In the weeks since the great closet purge, getting dressed has become both easier and harder. Easier because I can actually see and access everything I own. Harder because I can no longer hide behind shapeless layers and non-choices. I’m learning to dress for the body I have today, not the one I’ve been criticizing myself for not having. I’m experimenting with actually wearing the “too nice to wear” pieces I’d been saving for some hypothetical future occasion.
The emotional aftershocks continue. Some mornings I still reach for my security cardigan before remembering it’s gone. I feel its absence like a phantom limb. Other days, I put on an outfit Mia helped me assemble and receive compliments from colleagues who’ve clearly noticed the shift. “You look different,” they say, unable to pinpoint exactly what’s changed.
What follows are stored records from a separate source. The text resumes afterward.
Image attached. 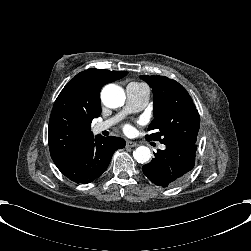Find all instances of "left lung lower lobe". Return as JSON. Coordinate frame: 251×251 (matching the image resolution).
Listing matches in <instances>:
<instances>
[{"instance_id": "0a47b994", "label": "left lung lower lobe", "mask_w": 251, "mask_h": 251, "mask_svg": "<svg viewBox=\"0 0 251 251\" xmlns=\"http://www.w3.org/2000/svg\"><path fill=\"white\" fill-rule=\"evenodd\" d=\"M196 144L166 145L155 158L143 166V173L154 184L162 187L181 182L195 165Z\"/></svg>"}]
</instances>
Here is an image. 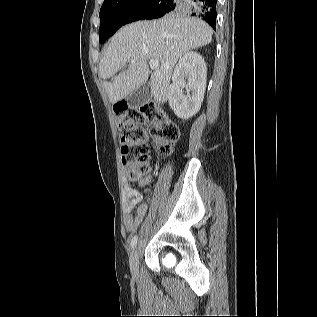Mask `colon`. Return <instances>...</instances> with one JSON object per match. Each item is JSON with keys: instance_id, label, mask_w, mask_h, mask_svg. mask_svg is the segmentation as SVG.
Returning a JSON list of instances; mask_svg holds the SVG:
<instances>
[{"instance_id": "obj_1", "label": "colon", "mask_w": 317, "mask_h": 317, "mask_svg": "<svg viewBox=\"0 0 317 317\" xmlns=\"http://www.w3.org/2000/svg\"><path fill=\"white\" fill-rule=\"evenodd\" d=\"M114 112L122 144V164L130 180H140L149 169L146 126H149L150 137L162 154L171 152L179 139V128L153 103L140 109L118 104Z\"/></svg>"}]
</instances>
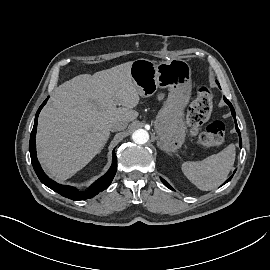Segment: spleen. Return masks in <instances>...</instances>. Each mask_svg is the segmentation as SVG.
<instances>
[{
	"label": "spleen",
	"mask_w": 270,
	"mask_h": 270,
	"mask_svg": "<svg viewBox=\"0 0 270 270\" xmlns=\"http://www.w3.org/2000/svg\"><path fill=\"white\" fill-rule=\"evenodd\" d=\"M235 145L230 144L217 154L202 161L182 163L184 175L200 190L209 191L220 186L227 178L235 161Z\"/></svg>",
	"instance_id": "3e777b00"
}]
</instances>
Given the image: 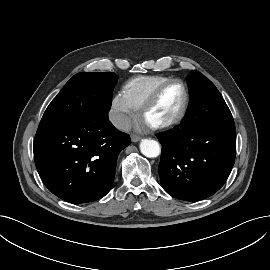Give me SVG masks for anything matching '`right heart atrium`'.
<instances>
[{
  "mask_svg": "<svg viewBox=\"0 0 270 270\" xmlns=\"http://www.w3.org/2000/svg\"><path fill=\"white\" fill-rule=\"evenodd\" d=\"M136 111L124 92H117L111 99L108 117L113 126L120 130H126Z\"/></svg>",
  "mask_w": 270,
  "mask_h": 270,
  "instance_id": "right-heart-atrium-1",
  "label": "right heart atrium"
}]
</instances>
What’s changed is that I’m dressing for visibility rather than invisibility. I’m acknowledging that how we present ourselves matters – not in a superficial way, but as a form of communication, of self-respect, of being fully present in our own lives.
For someone who writes about fashion, these shouldn’t be revelations. But there’s a vast difference between intellectual understanding and emotional acceptance, between advising others and confronting your own patterns.
I’d been hiding in plain sight, using clothes as concealment while professionally celebrating them as expression.
If you’re considering a professional closet clean-out, my advice is this: be prepared for it to be about much more than clothes. The process strips away your defenses, your self-deceptions, the stories you tell yourself about who you are and who you’re becoming. It’s therapeutic and traumatic in equal measure. It forces you to live in the present rather than clinging to past versions of yourself or postponing your life for a hypothetical future.
Also, hide your favorite ratty cardigan before the stylist arrives. Some emotional support garments are worth fighting for, holes and all.